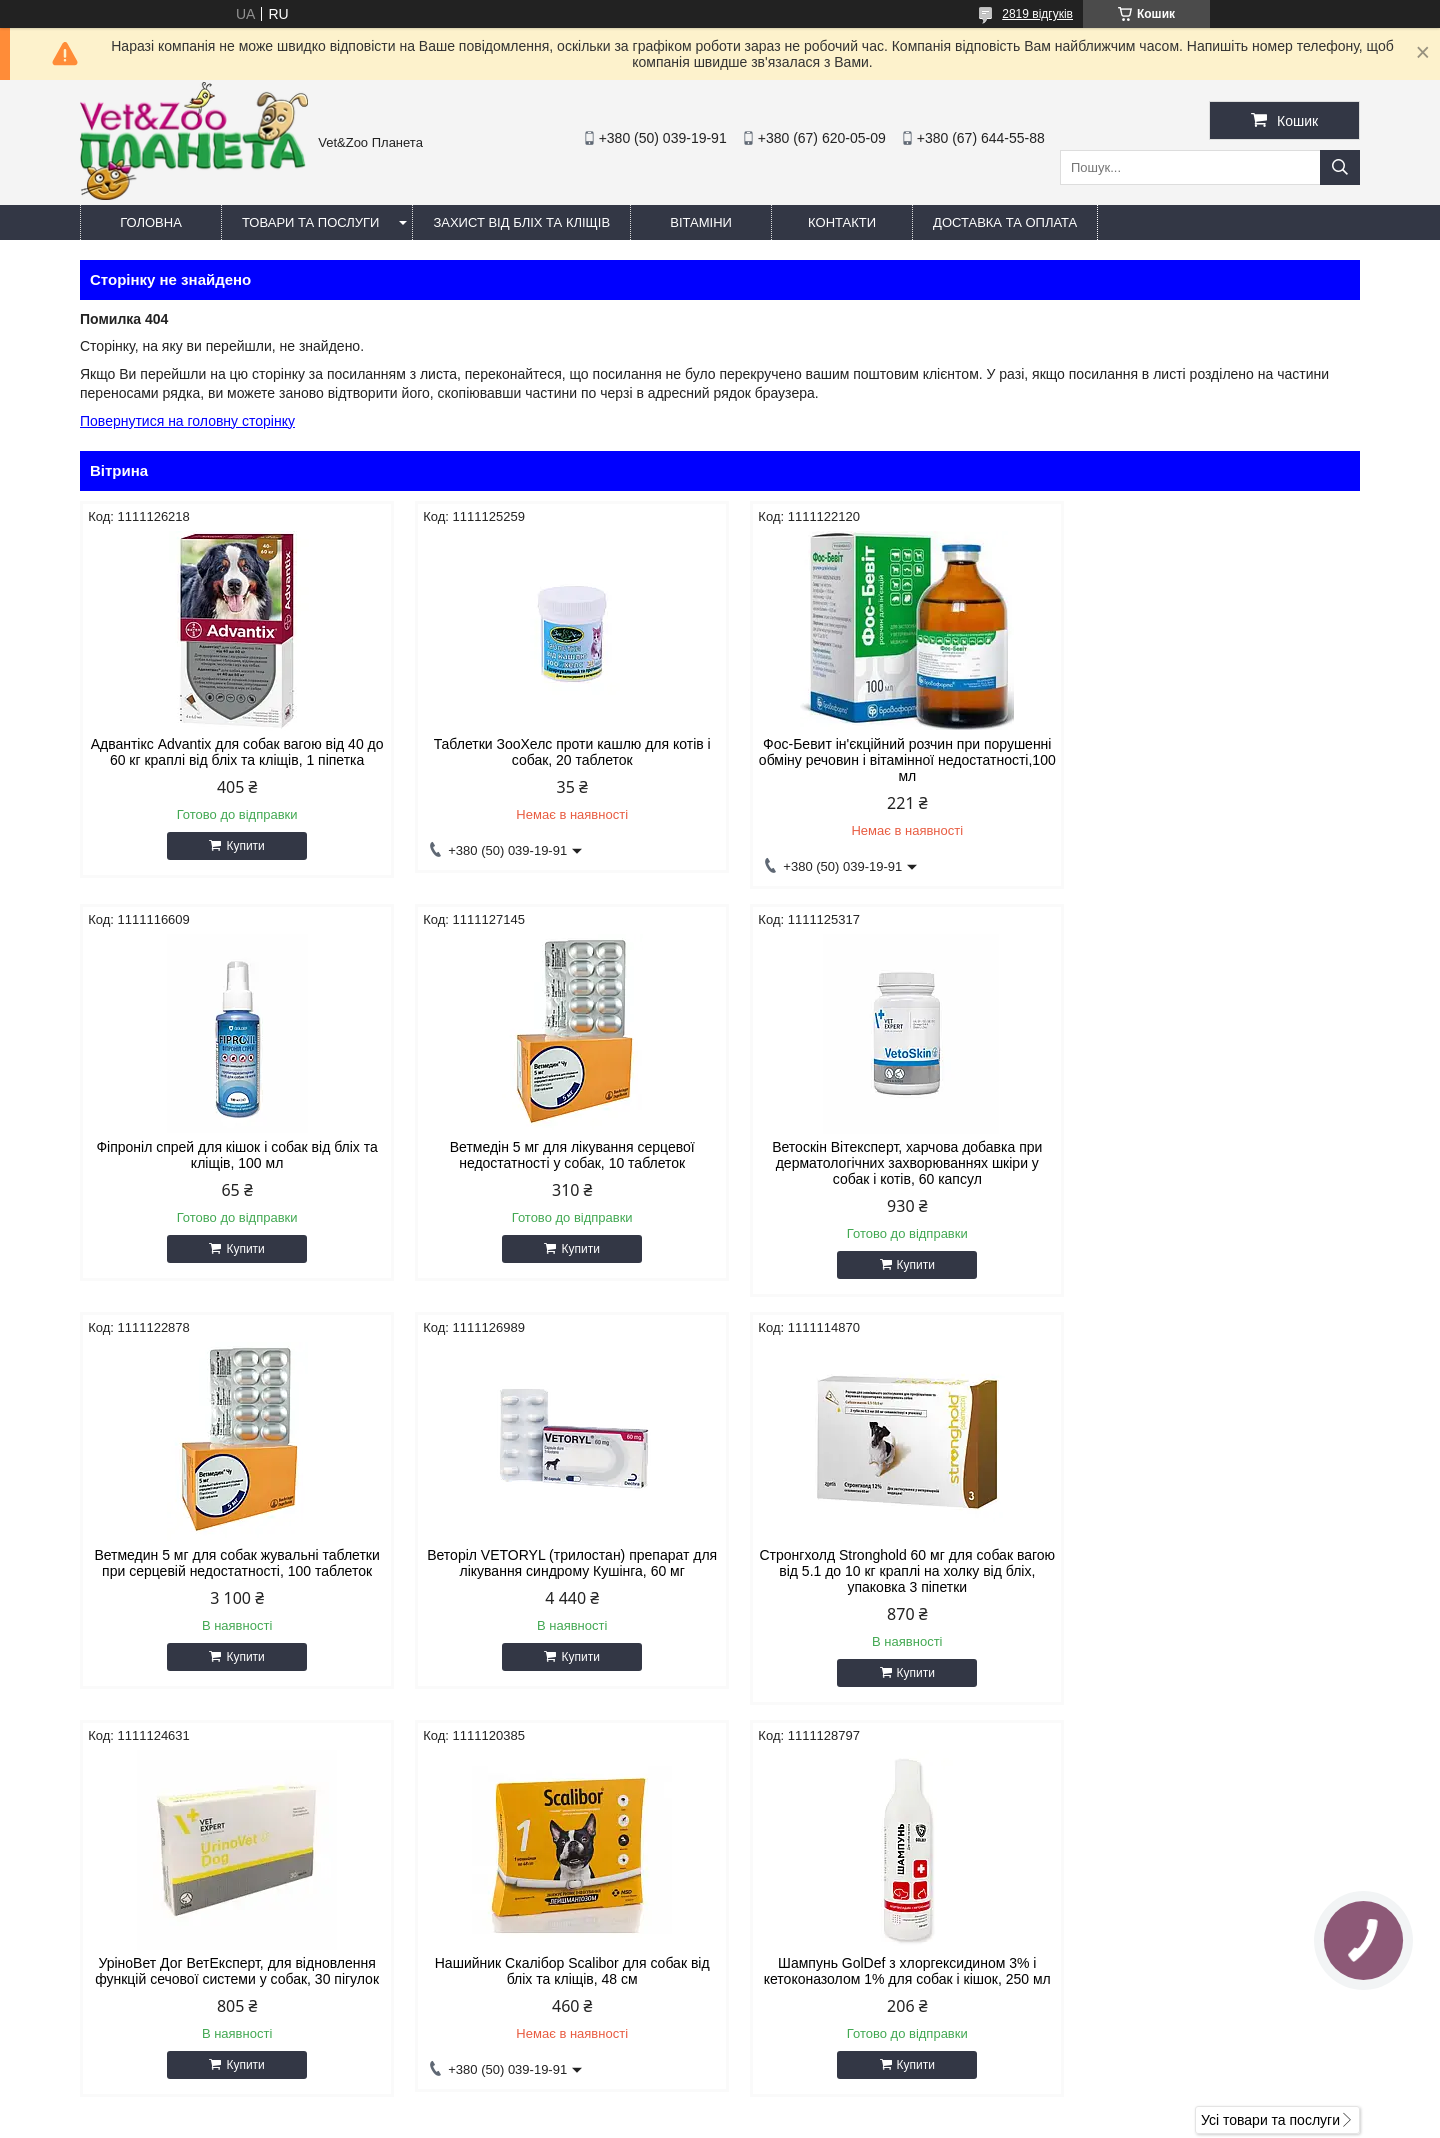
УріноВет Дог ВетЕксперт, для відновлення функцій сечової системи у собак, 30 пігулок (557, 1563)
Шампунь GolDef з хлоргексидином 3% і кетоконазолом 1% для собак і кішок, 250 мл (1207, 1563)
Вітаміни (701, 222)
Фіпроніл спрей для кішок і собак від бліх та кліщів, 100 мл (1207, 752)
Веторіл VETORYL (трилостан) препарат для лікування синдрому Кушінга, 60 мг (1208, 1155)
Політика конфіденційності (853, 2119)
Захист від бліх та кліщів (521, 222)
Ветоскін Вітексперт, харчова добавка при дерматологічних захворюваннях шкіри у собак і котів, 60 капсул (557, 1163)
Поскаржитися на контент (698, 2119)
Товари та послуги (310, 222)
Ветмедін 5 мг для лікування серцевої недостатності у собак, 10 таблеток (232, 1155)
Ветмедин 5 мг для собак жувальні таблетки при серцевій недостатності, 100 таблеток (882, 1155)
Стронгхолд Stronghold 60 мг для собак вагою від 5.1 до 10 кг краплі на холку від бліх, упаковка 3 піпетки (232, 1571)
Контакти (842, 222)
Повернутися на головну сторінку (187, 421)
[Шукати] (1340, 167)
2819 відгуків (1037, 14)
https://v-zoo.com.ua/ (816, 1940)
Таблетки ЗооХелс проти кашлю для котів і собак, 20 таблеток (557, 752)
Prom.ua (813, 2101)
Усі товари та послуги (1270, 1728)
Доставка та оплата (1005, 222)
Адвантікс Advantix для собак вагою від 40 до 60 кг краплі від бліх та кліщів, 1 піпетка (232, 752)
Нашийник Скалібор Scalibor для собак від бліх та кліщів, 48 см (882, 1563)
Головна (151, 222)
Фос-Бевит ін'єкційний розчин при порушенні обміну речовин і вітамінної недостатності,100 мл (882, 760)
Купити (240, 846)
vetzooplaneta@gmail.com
※
--- PROBLEM TO WORK ON ---
Repeat the data exactly as given. Keep every picture out of the copy.

--- SOLUTION FOR THIS EXERCISE ---
УріноВет Дог ВетЕксперт, для відновлення функцій сечової системи у собак, 30 пігулок (557, 1563)
Шампунь GolDef з хлоргексидином 3% і кетоконазолом 1% для собак і кішок, 250 мл (1207, 1563)
Вітаміни (701, 222)
Фіпроніл спрей для кішок і собак від бліх та кліщів, 100 мл (1207, 752)
Веторіл VETORYL (трилостан) препарат для лікування синдрому Кушінга, 60 мг (1208, 1155)
Політика конфіденційності (853, 2119)
Захист від бліх та кліщів (521, 222)
Ветоскін Вітексперт, харчова добавка при дерматологічних захворюваннях шкіри у собак і котів, 60 капсул (557, 1163)
Поскаржитися на контент (698, 2119)
Товари та послуги (310, 222)
Ветмедін 5 мг для лікування серцевої недостатності у собак, 10 таблеток (232, 1155)
Ветмедин 5 мг для собак жувальні таблетки при серцевій недостатності, 100 таблеток (882, 1155)
Стронгхолд Stronghold 60 мг для собак вагою від 5.1 до 10 кг краплі на холку від бліх, упаковка 3 піпетки (232, 1571)
Контакти (842, 222)
Повернутися на головну сторінку (187, 421)
[Шукати] (1340, 167)
2819 відгуків (1037, 14)
https://v-zoo.com.ua/ (816, 1940)
Таблетки ЗооХелс проти кашлю для котів і собак, 20 таблеток (557, 752)
Prom.ua (813, 2101)
Усі товари та послуги (1270, 1728)
Доставка та оплата (1005, 222)
Адвантікс Advantix для собак вагою від 40 до 60 кг краплі від бліх та кліщів, 1 піпетка (232, 752)
Нашийник Скалібор Scalibor для собак від бліх та кліщів, 48 см (882, 1563)
Головна (151, 222)
Фос-Бевит ін'єкційний розчин при порушенні обміну речовин і вітамінної недостатності,100 мл (882, 760)
Купити (240, 846)
vetzooplaneta@gmail.com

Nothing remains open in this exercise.